Non riesco neppure ad immaginare cosa possa aver provato Matteo Salvini, martedì 13 agosto, davanti al tabellone del Senato che rendeva pubblico il voto espresso dai senatori.
Quella catasta di segnalini rossi, ad indicare che l’aula aveva respinta la richiesta, sua e dei suoi sodali di centrodestra, di convocare con urgenza il Senato per il giorno successivo, deve avergli fatto capire che con la mozione di sfiducia nei confronti del premier Conte aveva commessa una caxxata colossale.
Non c’è stato bisogno di attendere molto tempo per averne la conferma.
Da quel momento, infatti, lui, il Matteo padano, e la ciurma di barbari che lo circonda, si sono profusi in dichiarazioni concilianti, più o meno chiare ma sempre ipocrite, nel tentativo di recuperare i rapporti con Di Maio ed il M5S che, solo poche ore prima, avevano politicamente liquidati con un semplice “vaffa”.
Il ganassa (*) meneghino di fronte a quel tabellone del Senato si deve essere reso conto, in un batter d'occhio, che come uomo, e non solo come politico, stava subendo uno smacco insopportabile.
Innanzitutto percepiva che era nata una maggioranza che avrebbe beffato quel gran casino messo su solo per portare il Paese a nuove elezioni ed imporre, a mani basse, la sua egemonia come sembravano ipotizzare i sondaggi.
Che figuraccia!
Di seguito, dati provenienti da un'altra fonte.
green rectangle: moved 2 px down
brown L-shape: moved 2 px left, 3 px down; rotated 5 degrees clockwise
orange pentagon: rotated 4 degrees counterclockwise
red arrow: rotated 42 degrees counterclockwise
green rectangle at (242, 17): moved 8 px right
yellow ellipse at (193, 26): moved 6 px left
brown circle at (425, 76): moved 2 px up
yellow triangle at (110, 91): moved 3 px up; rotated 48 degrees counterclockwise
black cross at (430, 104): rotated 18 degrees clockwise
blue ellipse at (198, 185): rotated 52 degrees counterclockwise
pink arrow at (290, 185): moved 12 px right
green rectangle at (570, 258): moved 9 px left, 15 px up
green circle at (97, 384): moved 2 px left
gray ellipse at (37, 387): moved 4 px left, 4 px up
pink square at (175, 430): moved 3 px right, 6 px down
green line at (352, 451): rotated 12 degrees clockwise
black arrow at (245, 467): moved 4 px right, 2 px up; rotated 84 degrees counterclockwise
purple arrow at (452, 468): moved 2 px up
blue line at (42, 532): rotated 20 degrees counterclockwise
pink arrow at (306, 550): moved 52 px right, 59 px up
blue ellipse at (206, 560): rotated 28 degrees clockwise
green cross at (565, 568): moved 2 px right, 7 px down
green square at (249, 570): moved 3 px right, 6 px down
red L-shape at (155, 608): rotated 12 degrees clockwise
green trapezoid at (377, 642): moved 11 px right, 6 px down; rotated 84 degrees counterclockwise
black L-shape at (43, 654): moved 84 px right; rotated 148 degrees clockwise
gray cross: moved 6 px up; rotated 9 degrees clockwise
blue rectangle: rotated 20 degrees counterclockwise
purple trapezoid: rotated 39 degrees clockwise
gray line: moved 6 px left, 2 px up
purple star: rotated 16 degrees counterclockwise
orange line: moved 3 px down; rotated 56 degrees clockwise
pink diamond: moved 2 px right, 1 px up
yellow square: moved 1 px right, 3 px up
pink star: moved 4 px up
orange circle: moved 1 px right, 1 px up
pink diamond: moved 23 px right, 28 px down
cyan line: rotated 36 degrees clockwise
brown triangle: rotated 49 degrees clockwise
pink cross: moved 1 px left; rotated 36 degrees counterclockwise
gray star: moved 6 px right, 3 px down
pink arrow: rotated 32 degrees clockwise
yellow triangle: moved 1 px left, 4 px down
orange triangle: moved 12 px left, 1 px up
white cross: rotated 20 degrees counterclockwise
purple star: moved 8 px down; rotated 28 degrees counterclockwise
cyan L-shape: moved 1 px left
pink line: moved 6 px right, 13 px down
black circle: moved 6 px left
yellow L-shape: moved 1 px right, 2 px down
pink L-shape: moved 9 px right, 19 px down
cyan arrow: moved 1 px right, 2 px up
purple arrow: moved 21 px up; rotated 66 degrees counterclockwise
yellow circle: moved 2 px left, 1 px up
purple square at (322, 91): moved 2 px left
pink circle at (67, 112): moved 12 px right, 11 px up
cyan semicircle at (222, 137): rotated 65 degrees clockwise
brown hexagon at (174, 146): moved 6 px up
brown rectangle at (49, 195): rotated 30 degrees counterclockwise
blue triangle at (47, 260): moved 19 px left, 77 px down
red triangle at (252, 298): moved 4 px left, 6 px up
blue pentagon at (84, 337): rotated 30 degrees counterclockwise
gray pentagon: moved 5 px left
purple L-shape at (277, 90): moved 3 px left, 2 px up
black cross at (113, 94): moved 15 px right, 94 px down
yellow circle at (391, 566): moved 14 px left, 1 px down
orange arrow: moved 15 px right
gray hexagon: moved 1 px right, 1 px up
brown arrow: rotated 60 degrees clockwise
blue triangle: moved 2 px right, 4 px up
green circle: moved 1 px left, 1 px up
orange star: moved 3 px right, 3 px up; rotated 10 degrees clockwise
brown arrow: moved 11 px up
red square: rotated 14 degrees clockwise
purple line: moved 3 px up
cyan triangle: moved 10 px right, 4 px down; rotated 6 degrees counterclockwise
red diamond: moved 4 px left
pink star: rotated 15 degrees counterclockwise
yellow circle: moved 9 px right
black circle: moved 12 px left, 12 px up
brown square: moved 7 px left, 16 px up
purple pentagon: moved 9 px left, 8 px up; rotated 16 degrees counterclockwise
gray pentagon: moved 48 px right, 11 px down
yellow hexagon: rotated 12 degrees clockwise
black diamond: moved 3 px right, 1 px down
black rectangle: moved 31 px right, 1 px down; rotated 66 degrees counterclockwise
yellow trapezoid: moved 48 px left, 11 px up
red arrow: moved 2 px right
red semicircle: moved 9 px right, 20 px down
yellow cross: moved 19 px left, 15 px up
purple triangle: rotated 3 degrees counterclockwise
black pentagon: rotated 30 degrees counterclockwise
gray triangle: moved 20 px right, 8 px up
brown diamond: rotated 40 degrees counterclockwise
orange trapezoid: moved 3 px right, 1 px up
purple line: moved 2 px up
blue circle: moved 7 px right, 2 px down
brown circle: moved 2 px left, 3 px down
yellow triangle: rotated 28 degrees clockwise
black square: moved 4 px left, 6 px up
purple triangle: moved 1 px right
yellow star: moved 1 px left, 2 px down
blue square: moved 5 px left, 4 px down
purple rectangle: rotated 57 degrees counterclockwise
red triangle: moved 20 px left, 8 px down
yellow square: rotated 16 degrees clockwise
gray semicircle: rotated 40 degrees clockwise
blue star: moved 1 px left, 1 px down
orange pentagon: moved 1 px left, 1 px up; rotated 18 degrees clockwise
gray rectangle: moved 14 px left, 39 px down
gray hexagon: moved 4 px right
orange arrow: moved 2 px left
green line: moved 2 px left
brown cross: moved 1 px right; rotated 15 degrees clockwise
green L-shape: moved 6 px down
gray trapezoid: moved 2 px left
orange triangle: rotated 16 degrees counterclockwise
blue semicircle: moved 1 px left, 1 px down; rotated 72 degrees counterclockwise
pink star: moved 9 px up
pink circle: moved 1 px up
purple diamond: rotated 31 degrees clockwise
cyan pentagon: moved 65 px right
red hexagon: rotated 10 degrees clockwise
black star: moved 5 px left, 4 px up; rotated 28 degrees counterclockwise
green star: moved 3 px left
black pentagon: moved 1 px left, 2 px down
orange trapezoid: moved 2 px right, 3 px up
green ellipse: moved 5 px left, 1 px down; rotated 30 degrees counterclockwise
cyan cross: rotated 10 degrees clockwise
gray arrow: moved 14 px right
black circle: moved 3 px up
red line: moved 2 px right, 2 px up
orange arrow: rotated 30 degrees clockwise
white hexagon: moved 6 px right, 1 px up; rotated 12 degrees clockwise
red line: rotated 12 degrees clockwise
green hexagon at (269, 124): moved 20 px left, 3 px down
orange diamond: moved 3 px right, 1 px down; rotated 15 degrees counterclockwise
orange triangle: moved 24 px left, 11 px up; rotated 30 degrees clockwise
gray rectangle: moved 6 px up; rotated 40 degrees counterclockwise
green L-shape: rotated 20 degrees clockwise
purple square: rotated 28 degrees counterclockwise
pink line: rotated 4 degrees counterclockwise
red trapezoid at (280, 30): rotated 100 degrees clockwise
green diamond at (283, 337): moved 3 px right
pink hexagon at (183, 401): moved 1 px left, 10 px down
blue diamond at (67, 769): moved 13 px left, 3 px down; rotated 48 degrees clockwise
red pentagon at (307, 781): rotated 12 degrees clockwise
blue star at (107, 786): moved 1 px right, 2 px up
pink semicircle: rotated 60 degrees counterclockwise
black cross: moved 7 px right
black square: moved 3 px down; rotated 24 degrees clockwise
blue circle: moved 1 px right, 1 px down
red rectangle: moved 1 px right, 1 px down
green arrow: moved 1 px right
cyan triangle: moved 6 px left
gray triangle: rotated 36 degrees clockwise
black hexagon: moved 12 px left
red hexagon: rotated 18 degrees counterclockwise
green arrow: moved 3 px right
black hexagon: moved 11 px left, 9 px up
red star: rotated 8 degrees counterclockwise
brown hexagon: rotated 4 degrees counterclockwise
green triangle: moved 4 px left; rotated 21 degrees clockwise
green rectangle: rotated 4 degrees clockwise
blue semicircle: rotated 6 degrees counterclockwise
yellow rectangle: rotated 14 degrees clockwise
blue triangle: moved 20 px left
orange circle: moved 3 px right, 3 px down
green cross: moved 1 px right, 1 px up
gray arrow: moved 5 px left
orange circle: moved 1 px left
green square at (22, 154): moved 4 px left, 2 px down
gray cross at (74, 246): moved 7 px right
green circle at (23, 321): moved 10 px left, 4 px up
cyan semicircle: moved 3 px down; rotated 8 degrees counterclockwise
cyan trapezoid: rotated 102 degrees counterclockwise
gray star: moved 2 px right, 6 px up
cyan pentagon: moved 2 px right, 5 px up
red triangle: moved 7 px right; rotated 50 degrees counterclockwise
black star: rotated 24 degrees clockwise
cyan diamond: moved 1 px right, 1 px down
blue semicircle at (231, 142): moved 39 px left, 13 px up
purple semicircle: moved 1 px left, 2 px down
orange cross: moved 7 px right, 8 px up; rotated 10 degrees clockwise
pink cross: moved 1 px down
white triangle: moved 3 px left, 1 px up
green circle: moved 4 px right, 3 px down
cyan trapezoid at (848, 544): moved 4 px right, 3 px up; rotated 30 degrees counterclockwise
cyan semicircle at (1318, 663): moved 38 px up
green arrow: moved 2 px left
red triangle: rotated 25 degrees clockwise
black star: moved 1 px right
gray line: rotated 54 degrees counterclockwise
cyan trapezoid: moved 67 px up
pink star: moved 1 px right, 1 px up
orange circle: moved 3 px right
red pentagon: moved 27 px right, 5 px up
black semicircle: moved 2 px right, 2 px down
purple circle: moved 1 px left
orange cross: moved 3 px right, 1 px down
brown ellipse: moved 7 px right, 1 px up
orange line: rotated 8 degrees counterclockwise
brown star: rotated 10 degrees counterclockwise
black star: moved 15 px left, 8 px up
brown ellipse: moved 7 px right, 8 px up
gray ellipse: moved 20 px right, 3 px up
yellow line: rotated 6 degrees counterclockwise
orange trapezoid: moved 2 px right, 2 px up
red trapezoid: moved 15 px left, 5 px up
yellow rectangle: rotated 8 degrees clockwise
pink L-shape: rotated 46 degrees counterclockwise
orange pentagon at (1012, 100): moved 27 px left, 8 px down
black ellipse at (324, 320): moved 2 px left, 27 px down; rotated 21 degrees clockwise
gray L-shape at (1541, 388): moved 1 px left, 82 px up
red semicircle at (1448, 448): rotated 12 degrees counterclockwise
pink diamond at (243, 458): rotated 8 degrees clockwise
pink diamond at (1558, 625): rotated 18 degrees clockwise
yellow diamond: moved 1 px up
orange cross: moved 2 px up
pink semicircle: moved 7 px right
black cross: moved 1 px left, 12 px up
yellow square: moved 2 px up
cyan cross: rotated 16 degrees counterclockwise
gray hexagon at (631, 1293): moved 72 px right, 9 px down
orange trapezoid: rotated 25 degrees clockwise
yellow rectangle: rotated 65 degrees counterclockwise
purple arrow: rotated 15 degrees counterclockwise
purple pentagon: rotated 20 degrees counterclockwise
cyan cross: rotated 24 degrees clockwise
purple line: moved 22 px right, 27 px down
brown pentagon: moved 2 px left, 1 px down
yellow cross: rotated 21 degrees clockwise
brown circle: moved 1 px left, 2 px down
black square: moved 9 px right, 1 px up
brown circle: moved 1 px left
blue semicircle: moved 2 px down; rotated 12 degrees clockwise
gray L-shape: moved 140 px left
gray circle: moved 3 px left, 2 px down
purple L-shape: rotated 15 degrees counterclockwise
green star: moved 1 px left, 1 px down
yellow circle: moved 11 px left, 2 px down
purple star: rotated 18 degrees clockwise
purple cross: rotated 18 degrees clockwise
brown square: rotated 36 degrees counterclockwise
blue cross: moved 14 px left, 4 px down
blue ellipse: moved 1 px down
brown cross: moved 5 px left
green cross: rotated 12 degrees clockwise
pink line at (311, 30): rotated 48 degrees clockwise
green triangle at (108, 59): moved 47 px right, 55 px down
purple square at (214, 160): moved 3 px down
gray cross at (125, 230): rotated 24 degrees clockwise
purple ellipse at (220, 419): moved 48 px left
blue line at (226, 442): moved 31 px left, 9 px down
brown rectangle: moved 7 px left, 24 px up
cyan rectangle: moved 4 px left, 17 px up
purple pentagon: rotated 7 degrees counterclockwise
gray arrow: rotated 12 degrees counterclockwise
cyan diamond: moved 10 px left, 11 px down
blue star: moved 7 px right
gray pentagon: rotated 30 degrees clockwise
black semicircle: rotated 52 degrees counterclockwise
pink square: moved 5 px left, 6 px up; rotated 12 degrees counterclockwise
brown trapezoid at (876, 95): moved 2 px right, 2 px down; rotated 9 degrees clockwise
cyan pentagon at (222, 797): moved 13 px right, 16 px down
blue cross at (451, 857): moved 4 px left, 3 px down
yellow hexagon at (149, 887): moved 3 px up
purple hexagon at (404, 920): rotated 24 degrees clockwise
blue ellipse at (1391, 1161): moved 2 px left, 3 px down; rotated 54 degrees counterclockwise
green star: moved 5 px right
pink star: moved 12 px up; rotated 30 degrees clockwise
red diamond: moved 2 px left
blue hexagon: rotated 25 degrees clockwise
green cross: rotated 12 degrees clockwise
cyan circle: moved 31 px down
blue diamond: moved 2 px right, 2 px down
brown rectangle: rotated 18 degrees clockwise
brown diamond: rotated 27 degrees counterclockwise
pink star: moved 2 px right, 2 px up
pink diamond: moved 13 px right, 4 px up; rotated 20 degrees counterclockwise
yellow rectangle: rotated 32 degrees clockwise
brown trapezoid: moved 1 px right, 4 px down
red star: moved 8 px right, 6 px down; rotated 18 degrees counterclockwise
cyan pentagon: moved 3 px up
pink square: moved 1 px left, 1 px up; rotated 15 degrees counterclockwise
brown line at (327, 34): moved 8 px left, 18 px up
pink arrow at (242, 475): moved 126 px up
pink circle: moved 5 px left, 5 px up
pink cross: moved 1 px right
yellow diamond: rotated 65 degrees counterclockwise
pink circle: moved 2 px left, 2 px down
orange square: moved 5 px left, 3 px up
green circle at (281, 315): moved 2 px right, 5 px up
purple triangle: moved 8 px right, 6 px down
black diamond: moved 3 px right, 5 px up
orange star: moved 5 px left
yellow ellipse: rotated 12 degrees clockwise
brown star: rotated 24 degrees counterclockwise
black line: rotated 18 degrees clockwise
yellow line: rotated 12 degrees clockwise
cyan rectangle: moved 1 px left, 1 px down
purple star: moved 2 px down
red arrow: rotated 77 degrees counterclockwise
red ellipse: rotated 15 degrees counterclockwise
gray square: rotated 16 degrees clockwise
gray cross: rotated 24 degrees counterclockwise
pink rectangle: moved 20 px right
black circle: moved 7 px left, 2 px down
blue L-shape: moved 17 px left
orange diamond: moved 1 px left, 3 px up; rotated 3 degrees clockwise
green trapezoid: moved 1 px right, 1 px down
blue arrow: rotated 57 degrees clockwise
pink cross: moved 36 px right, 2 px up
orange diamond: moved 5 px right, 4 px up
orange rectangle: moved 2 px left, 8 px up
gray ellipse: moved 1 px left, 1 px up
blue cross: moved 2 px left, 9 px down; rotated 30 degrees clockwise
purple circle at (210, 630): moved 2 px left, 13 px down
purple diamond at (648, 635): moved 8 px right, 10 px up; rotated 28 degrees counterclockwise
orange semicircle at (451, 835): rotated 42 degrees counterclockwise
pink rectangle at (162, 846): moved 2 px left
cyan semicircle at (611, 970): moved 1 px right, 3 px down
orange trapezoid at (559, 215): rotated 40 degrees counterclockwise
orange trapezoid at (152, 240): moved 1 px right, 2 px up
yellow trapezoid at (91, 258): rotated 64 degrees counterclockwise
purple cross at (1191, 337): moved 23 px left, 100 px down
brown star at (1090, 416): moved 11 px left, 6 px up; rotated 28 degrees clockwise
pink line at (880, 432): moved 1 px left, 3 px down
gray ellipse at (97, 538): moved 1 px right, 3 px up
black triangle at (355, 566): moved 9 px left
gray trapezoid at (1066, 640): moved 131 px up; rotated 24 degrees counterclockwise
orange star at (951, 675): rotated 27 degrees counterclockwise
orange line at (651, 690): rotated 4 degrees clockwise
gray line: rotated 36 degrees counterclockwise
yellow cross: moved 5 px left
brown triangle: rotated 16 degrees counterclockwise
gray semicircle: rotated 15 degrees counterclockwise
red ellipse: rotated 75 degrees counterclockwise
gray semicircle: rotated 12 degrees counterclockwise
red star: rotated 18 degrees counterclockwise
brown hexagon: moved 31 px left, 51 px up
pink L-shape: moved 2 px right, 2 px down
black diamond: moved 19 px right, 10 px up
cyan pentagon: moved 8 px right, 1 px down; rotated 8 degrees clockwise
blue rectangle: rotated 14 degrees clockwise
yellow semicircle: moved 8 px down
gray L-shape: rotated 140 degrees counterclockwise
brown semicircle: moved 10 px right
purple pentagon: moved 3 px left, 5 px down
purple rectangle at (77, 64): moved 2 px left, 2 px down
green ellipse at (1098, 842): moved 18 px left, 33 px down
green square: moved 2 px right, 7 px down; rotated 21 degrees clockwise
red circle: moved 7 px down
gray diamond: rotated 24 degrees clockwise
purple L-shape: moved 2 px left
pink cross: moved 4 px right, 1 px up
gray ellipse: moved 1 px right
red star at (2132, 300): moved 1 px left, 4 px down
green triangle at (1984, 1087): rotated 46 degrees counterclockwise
Eppure era così sicuro di se da essere corso subito a riabbracciare il suo mentore, Berlusconi, per ottenerne il plauso.
Ma in quel tabellone preponderavano i segnalini rossi, il che gli faceva anche presentire la possibile formazione di una maggioranza giallo-rossa per governare il Paese, tagliando fuori lui e la Lega dal nuovo possibile esecutivo, negandogli così ogni poltrona e posizione di potere.
Ora per uno che, come cinguetta in queste ore, non intende mollare la poltrona di ministro dell’interno deve essere una bella legnata.
Quel che è peggio, però, è che la sua fida musa legale, Giulia Bongiorno, gli deve aver fatto presente che quel tabellone dimostra con semplicità che lui non avrebbe più nessuna speranza di farsi scudo della immunità parlamentare qualora la magistratura chiedesse al Senato l’autorizzazione a procedere nei suoi confronti per il sequestro dei naufraghi della Open Arms, ad esempio, o per le risultanze delle indagini Moscopoli, Savoini, Siri, Arata.
Che guaio ! Da ministro dell’interno passerebbe ad essere sottoposto a processo!
Ecco perché, senza vergogna alcuna, il ganassa meneghino si sta umiliando nel blandire Di Maio ed il M5S affinché diano il loro benestare ad un nuovo governo giallo-verde, nel quale, come la storia di questi 14 mesi insegna, lui e la Lega potrebbero continuare a dettar legge.
La incredibile barzelletta di un Di Maio presidente del consiglio la dice lunga sulle angosce che attanagliano Salvini.
(*) Ganassa è un termine che, nel dialetto milanese, è sinonimo di bullo di paese, cialtrone, individuo noto per ostentare atteggiamenti fuori dalle regole e dagli schemi del vivere civile.